▶ Work instruction
Lines in the listing that hold the string "checkbox" need to be tallied, and the total given alone.

··· Entries shown

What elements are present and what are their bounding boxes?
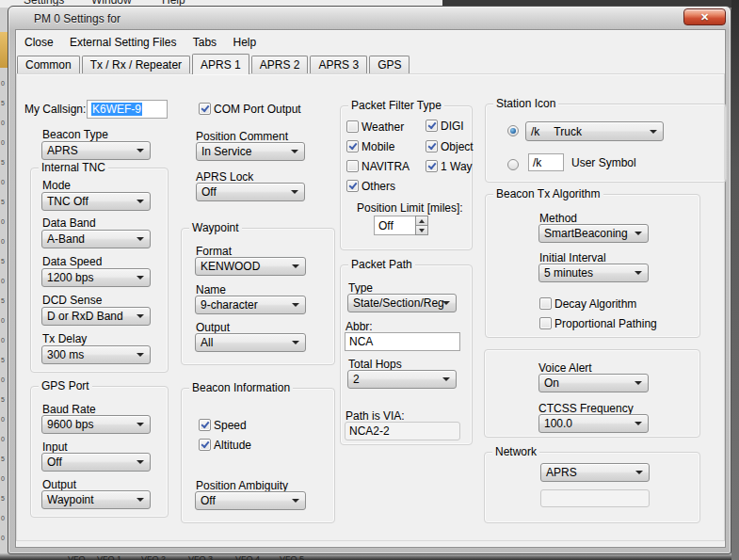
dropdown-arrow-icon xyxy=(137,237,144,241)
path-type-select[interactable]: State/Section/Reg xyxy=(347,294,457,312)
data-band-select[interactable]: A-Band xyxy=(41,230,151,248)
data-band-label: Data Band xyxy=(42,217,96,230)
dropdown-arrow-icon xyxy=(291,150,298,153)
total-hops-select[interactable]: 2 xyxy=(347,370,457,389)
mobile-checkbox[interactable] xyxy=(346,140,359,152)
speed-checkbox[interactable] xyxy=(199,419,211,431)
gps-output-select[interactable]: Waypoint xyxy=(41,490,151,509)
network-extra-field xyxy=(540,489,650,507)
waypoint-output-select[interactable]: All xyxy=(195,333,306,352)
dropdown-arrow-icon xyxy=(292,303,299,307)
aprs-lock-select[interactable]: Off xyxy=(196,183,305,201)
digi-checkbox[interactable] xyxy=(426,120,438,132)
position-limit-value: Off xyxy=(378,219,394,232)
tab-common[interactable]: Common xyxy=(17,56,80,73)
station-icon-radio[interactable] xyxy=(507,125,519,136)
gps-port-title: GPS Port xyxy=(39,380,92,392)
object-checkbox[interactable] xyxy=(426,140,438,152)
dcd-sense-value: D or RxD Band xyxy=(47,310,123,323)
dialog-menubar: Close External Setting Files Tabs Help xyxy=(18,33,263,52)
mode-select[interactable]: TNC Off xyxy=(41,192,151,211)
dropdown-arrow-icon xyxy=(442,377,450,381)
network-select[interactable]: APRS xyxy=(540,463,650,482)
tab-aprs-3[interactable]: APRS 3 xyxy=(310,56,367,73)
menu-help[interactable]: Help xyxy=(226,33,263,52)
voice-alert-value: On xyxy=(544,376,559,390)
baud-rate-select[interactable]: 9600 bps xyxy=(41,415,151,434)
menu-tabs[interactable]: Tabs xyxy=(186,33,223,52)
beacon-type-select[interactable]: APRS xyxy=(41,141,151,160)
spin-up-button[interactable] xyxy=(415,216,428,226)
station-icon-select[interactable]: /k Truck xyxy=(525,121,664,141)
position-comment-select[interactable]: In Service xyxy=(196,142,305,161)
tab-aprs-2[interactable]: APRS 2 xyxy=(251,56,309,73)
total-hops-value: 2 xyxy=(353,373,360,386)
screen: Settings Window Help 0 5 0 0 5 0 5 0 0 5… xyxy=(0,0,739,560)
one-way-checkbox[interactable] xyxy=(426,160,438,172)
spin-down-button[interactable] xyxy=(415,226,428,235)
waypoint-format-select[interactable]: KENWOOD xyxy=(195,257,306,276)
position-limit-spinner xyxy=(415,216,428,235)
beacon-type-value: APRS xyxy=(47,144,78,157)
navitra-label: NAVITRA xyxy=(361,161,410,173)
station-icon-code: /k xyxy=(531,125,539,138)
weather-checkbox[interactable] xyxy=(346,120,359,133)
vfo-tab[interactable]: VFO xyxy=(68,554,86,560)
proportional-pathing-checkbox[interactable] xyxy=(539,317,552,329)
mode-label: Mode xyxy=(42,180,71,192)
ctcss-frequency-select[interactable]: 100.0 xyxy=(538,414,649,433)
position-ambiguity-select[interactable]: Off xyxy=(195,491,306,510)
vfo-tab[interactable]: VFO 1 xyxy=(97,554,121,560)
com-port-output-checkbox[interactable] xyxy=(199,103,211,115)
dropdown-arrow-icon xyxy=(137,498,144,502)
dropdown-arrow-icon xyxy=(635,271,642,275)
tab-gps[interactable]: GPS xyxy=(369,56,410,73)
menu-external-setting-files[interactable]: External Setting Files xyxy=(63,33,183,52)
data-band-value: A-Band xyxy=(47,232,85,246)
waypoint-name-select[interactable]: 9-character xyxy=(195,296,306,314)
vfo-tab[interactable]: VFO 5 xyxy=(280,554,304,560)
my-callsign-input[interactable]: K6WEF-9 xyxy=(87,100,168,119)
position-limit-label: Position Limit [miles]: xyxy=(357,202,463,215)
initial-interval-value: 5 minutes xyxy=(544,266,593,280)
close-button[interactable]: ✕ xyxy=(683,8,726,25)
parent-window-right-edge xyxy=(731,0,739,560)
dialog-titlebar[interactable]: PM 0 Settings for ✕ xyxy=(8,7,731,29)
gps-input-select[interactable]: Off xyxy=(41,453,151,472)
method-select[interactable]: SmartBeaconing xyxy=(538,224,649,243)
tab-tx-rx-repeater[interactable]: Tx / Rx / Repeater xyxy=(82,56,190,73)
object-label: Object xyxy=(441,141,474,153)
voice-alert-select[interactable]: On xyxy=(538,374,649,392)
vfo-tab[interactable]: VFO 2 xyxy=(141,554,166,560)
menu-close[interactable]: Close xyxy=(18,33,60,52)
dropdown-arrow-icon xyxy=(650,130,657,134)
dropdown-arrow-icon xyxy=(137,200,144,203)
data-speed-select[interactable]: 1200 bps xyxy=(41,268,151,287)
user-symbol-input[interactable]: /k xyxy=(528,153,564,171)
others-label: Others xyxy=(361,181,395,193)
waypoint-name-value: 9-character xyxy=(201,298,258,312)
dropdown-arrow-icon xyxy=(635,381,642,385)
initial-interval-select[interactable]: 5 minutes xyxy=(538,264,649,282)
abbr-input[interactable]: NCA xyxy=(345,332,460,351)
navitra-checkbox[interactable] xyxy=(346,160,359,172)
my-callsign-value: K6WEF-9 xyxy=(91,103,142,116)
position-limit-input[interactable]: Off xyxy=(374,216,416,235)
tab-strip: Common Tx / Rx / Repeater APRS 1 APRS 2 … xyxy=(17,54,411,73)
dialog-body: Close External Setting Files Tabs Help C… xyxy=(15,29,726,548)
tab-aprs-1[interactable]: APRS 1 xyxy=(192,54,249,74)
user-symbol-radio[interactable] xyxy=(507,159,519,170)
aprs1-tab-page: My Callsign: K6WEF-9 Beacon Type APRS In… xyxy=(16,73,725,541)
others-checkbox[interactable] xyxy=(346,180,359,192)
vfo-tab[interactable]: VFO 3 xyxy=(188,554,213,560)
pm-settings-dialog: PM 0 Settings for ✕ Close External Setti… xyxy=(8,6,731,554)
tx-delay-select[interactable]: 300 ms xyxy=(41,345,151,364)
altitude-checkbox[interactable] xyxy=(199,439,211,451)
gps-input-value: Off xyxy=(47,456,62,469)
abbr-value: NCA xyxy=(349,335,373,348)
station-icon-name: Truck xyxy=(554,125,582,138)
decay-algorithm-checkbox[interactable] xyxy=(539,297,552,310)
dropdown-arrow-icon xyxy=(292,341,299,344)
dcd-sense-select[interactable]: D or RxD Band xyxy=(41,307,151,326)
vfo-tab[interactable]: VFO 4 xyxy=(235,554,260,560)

······

▶ Completed task
12